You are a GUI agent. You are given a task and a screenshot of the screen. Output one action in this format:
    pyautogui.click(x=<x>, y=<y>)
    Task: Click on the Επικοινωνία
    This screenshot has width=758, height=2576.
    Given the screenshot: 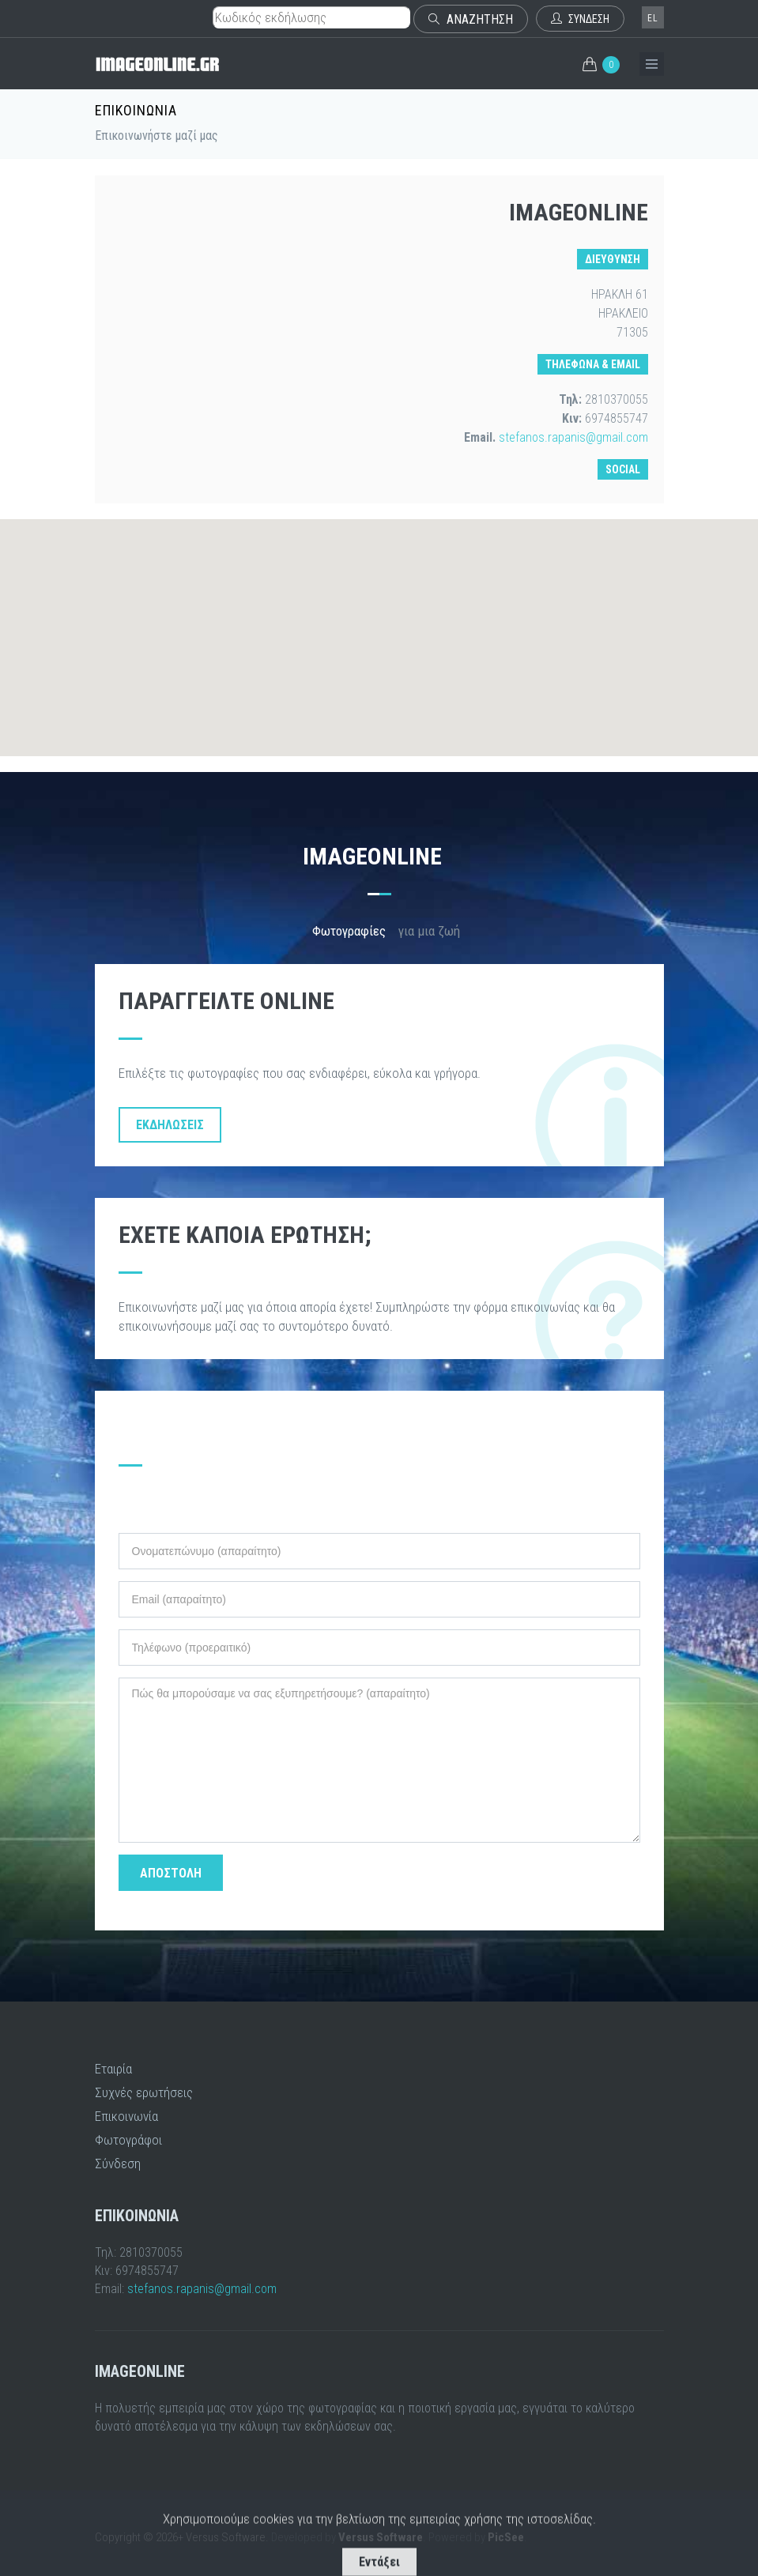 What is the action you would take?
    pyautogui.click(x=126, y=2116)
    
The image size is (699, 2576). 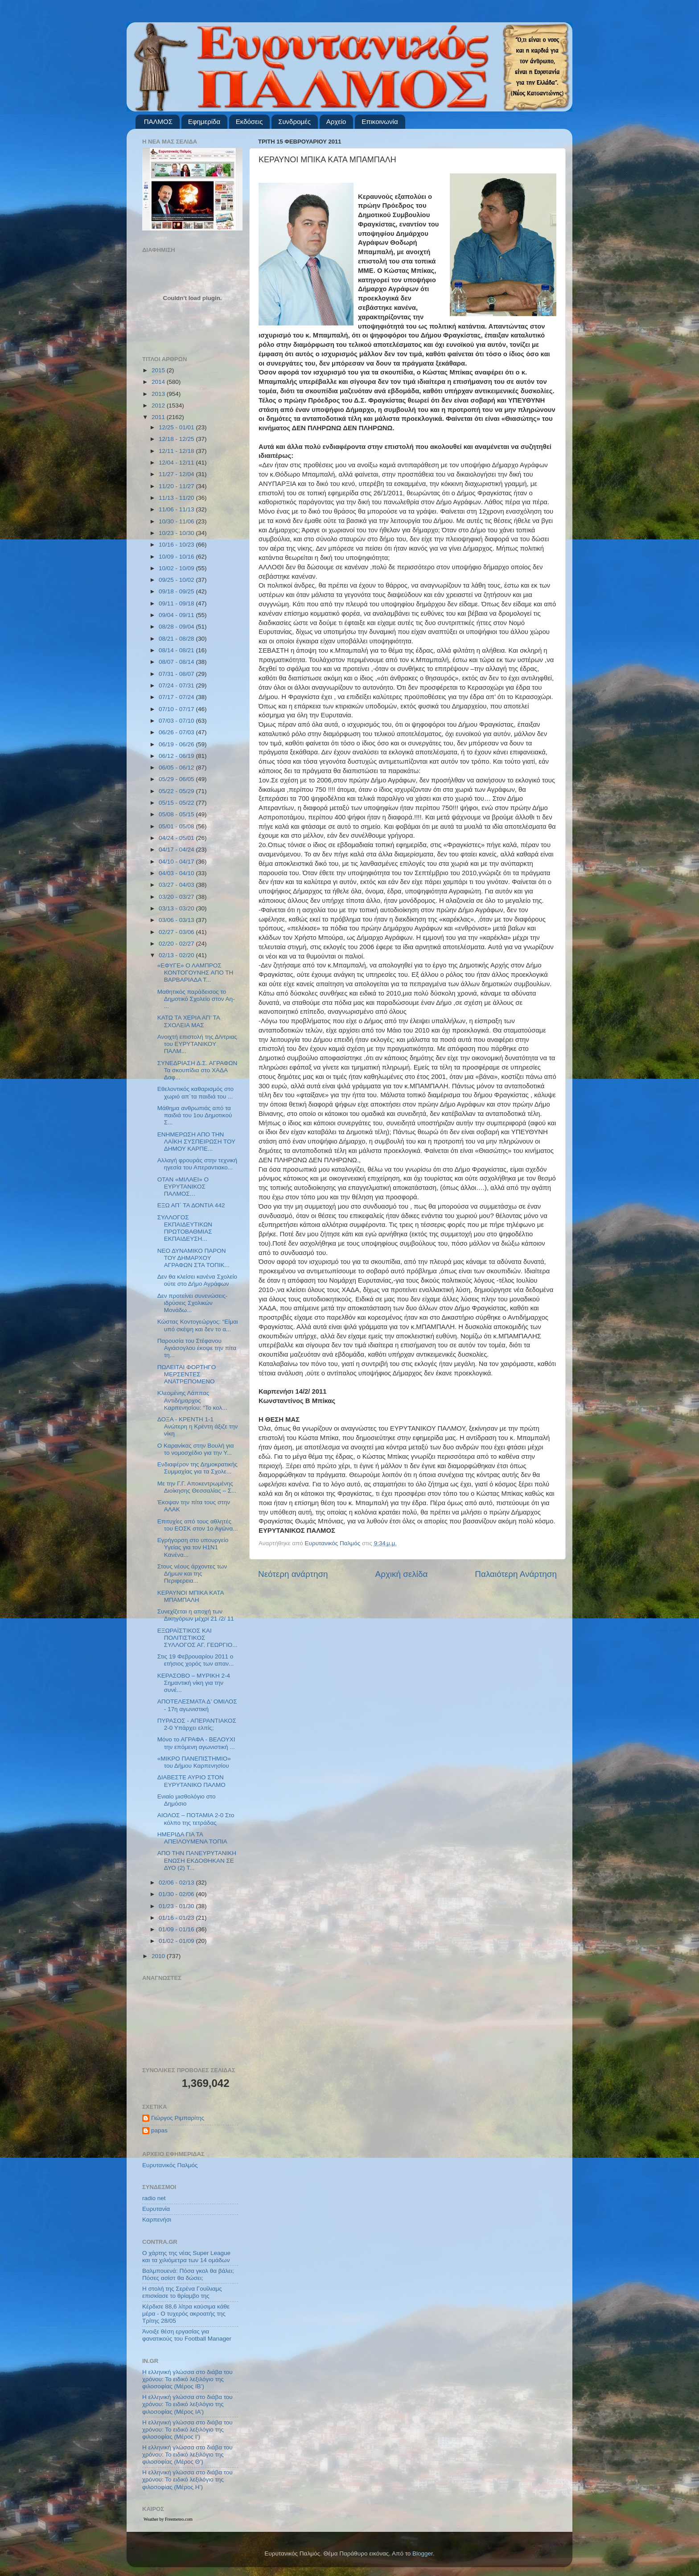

━━━━━━━━━━━━━━━━━━━━

◆ Requirement ◆
Restate, word for word and with nothing added, the lines from the beginning of the records above through the line that contains "This screenshot has".

◆ Answer to the exercise ◆
You are a GUI agent. You are given a task and a screenshot of the screen. Output one action in this format:
    pyautogui.click(x=<x>, y=<y>)
    Task: Click on the Επικοινωνία
    This screenshot has width=758, height=2576.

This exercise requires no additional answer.